(Beginning of Material for this task)
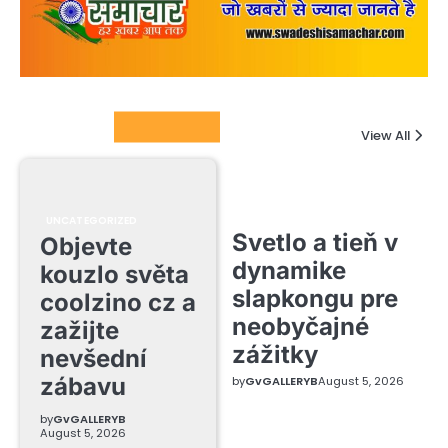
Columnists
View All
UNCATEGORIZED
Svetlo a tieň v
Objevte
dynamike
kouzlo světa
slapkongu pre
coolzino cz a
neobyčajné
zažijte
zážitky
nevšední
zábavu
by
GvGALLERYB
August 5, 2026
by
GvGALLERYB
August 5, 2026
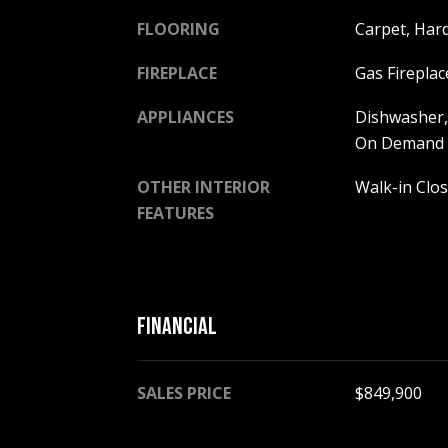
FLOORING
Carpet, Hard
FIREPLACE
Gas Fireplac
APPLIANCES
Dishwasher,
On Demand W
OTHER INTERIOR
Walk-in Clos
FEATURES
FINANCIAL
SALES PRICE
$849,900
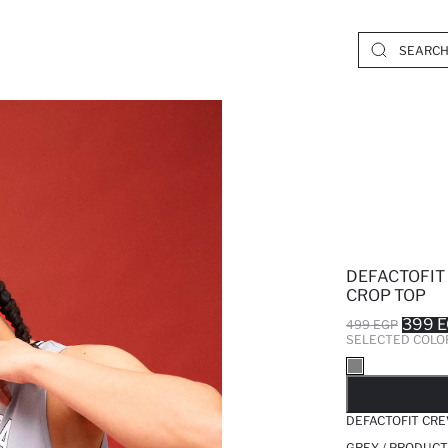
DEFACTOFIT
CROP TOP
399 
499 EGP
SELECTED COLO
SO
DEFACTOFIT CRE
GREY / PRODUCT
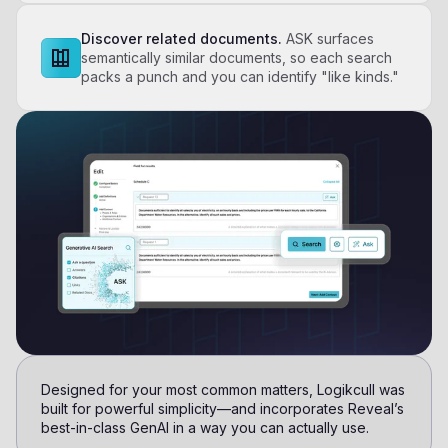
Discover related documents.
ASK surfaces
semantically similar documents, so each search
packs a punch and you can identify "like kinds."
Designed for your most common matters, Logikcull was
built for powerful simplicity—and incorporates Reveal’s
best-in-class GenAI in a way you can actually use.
(End of Material for this task)
(Beginning of Material for this task)
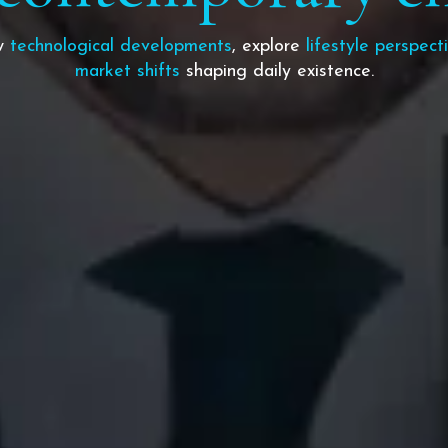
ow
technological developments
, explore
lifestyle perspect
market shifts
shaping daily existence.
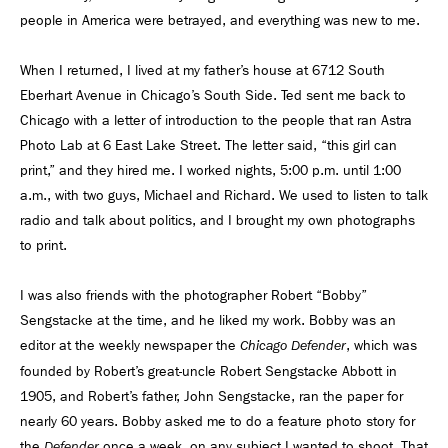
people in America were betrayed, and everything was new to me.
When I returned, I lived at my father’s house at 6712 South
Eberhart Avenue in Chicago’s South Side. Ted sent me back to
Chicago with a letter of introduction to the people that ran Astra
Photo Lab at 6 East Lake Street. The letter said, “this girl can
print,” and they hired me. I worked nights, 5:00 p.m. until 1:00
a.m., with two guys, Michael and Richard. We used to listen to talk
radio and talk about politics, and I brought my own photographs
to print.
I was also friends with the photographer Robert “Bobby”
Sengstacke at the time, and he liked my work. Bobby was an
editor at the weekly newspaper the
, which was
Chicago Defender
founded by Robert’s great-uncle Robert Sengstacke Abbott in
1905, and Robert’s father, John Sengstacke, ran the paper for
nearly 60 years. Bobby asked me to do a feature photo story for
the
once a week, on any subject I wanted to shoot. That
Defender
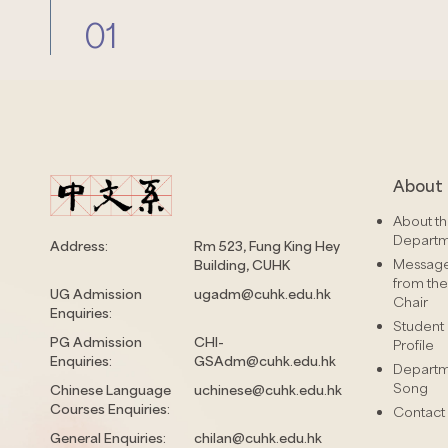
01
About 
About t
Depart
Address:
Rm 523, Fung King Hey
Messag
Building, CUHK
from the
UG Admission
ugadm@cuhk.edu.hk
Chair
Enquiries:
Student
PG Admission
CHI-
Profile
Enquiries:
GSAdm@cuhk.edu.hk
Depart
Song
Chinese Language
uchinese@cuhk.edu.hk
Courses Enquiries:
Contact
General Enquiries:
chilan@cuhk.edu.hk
(End of Material for this task)
(Beginning of Material for this task)
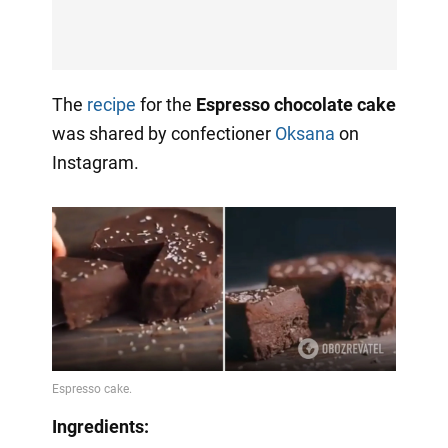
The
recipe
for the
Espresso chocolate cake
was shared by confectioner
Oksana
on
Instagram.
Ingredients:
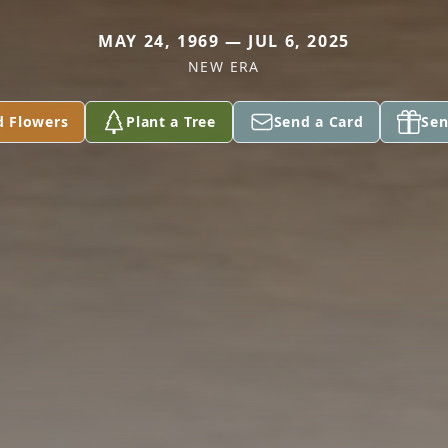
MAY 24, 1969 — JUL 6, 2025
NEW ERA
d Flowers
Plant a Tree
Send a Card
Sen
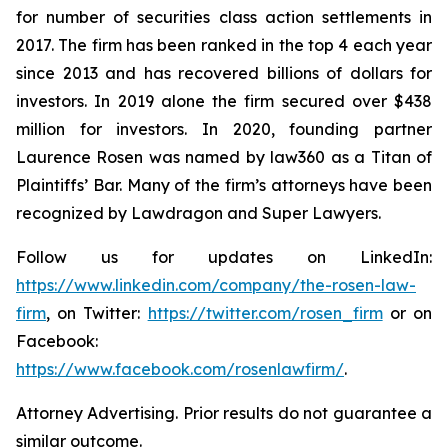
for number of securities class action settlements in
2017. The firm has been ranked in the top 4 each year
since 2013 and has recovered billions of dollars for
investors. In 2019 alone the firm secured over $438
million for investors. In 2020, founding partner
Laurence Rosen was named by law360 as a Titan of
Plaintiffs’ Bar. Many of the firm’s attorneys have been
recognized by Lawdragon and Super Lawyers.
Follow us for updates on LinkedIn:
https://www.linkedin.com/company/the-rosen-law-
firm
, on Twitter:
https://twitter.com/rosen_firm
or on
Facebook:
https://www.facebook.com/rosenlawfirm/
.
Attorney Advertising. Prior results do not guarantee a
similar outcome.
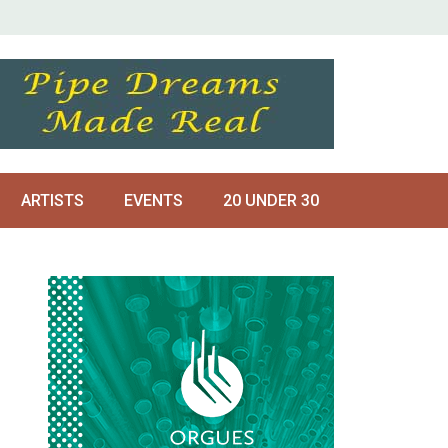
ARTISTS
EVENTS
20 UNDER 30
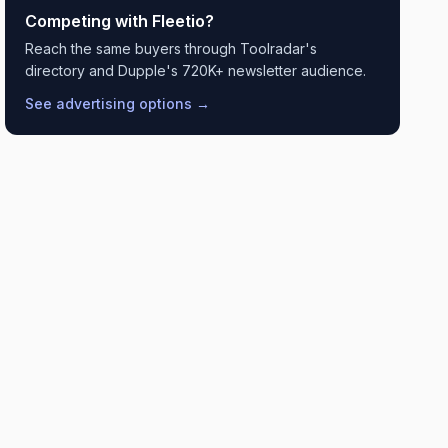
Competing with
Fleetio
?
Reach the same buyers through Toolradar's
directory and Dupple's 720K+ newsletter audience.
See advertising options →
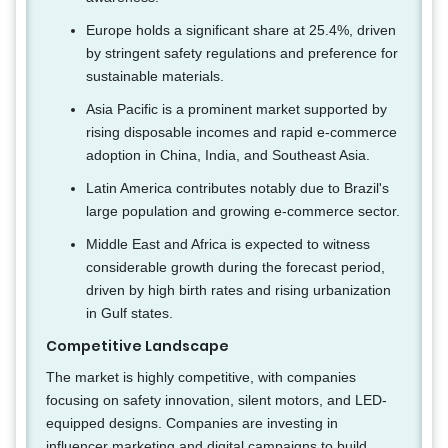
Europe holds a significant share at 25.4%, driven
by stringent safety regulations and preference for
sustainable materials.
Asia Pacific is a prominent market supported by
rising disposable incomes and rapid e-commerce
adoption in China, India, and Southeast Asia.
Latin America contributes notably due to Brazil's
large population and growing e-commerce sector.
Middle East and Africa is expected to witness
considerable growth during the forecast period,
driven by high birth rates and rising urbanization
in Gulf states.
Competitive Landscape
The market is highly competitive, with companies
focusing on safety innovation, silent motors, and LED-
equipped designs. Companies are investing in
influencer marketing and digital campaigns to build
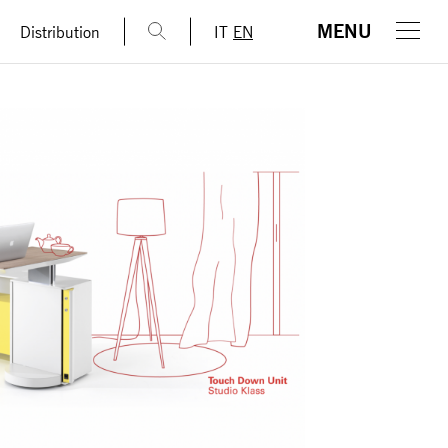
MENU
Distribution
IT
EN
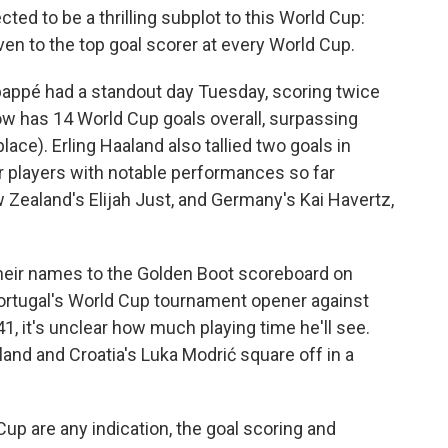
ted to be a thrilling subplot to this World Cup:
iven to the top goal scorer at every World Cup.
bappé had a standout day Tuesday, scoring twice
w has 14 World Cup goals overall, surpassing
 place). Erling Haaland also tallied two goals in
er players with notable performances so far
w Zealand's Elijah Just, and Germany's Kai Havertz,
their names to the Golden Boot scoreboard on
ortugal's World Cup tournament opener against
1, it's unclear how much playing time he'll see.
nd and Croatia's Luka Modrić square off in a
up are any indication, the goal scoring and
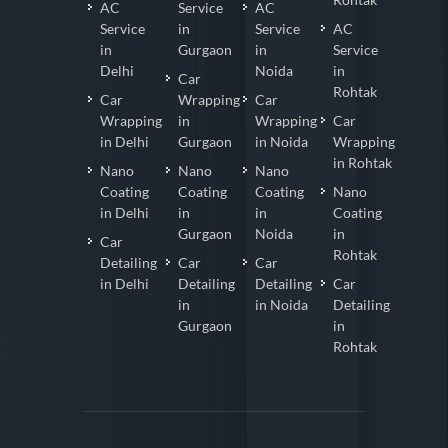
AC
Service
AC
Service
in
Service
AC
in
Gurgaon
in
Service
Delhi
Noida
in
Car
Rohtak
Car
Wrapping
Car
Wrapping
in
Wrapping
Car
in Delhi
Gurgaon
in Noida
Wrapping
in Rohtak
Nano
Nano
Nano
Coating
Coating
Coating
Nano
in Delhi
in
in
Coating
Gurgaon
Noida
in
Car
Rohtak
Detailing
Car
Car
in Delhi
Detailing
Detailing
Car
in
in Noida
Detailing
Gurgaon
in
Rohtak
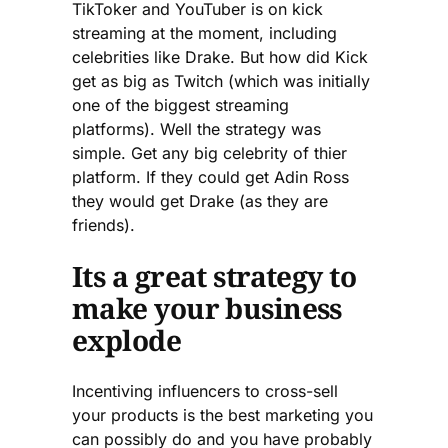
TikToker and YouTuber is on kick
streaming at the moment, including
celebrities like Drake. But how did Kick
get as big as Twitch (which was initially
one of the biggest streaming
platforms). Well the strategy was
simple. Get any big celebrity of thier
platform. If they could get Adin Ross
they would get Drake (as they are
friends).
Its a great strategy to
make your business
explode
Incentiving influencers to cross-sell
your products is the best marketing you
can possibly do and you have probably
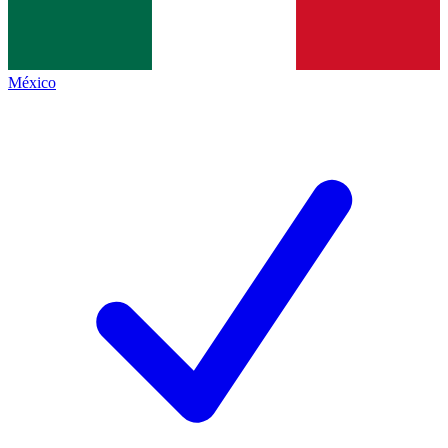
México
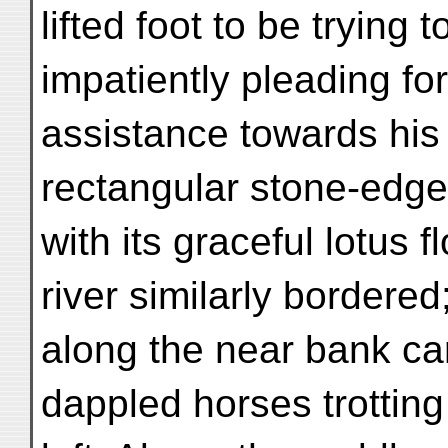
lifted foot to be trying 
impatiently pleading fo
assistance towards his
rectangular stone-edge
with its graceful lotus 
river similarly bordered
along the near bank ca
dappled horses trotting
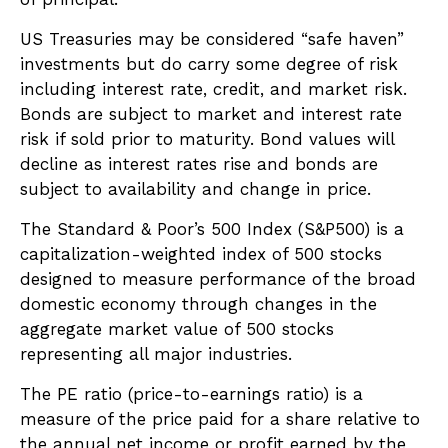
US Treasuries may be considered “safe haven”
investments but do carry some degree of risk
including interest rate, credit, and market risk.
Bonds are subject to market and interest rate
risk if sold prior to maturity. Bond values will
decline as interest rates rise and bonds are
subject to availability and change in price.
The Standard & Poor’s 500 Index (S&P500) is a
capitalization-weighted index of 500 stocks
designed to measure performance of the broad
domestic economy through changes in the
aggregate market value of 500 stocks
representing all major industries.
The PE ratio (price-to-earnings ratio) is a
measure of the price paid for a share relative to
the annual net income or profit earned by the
(End of Material for this task)
# [Assignment]
Look through the entries above, and wherever a line holds the word "https", copy it.

# [Finished exercise]
https://www.linkedin.com/company/the-rosen-law-
https://twitter.com/rosen_firm
https://www.facebook.com/rosenlawfirm/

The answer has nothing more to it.